Admittedly, I am not a fan of Transparency International’s Corruption Perception Index (CPI) (and similar perceptions-based indices), the limitations of which are discussed at length in our book, A Users’ Guide to Measuring Corruption. I was going to rant about a very public abuse of the CPI last week, then got distracted by actual work… but another blog post referencing the same flimsy comparisons between the CPI and the price of oil has gotten me all into a lather again.
First was a Bloomberg piece last week that quoted a Russian economist arguing that, “Russian corruption may decline this year as the slumping price of oil reduces the amount of ‘easy’ money available to pay bribes.” The story observed how,
…corruption rises and falls with the price of oil. Russia had its best-ever score on Transparency International’s corruption perceptions index in 2004 when the price of Urals crude, Russia’s chief export blend, averaged $34.18 a barrel. The country received its worst score last year since 2001 when Urals surged to a record $142.94 a barrel and averaged $95.10.

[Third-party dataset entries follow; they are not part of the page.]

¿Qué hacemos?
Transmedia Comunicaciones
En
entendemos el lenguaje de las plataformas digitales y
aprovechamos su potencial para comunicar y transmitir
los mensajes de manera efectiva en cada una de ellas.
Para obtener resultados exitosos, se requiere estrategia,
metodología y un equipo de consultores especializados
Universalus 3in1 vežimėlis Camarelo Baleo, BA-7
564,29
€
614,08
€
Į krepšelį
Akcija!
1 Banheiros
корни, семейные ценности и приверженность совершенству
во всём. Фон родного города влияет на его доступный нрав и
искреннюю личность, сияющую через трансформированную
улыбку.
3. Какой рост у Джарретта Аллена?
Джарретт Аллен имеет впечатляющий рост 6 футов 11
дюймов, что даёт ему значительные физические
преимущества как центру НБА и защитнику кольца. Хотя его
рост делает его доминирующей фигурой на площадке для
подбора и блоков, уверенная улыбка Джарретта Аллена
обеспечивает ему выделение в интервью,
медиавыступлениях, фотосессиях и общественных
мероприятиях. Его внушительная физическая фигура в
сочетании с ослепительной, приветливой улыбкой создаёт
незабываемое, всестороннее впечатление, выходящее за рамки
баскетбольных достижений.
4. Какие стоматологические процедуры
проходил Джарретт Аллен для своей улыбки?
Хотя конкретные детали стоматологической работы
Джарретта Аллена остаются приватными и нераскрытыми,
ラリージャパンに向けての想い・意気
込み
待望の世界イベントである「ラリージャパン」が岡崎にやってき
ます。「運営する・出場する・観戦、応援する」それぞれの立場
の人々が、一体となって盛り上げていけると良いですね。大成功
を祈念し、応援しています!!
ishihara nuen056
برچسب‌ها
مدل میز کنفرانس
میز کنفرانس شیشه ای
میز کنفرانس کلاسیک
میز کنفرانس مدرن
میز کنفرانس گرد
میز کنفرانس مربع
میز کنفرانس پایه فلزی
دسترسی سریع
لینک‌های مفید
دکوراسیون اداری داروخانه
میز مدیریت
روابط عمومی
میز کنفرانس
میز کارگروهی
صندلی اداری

Then I ran across this post on the Center for International Private Enterprise’s Development Blog [full disclosure: CIPE is a funder of Global Integrity and are good friends]. In it, CIPE’s Eric Hontz points readers to the same Bloomberg piece, noting how, “The petrodollars flooding the country were hiding a dirty little non-secret – endemic corruption…It is difficult to think of an adjective strong enough to describe the level of corruption in Russia – estimated by one source at 50% of GDP!”
Now for my rant.
In the view of most experts (including me), the CPI is not appropriate as a tool for tracking change over time. The various third-party opinion polls that feed into the CPI change year to year — for Russia in 2001, there were 10 surveys used to generate Russia’s score on the CPI. In 2004, there were 15. Additionally troubling is that the actual data sources for a given year’s CPI score aren’t necessarily gathered in that year! Russia’s “2004” CPI score, for instance, is an amalgam of disparate surveys and polls carried out in 2002, 2003, and 2004…so the label “2004” is itself subject to questioning. You don’t need a PhD in statistics to understand why comparing Russia’s 2001 CPI score to its 2004 score is similar to comparing apples to oranges. To TI’s credit, they have long warned users against interpreting change over time too precisely:
The index primarily provides a snapshot of the views of business people and country analysts for the current or recent years, with less of a focus on year-to-year trends. If comparisons with previous years are made, they should only be based on a country’s score, not its rank…
Year-to-year changes in a country’s score can either result from a changed perception of a country’s performance or from a change in the CPI’s sample and methodology. The only reliable way to compare a country’s score over time is to go back to individual survey sources, each of which can reflect a change in assessment.
If the people publishing the data tell you upfront they have reservations with year-to-year comparisons, maybe we should pay attention to that — call me crazy. Unfortunately, these nuances are lost on most reporters and even savvier experts.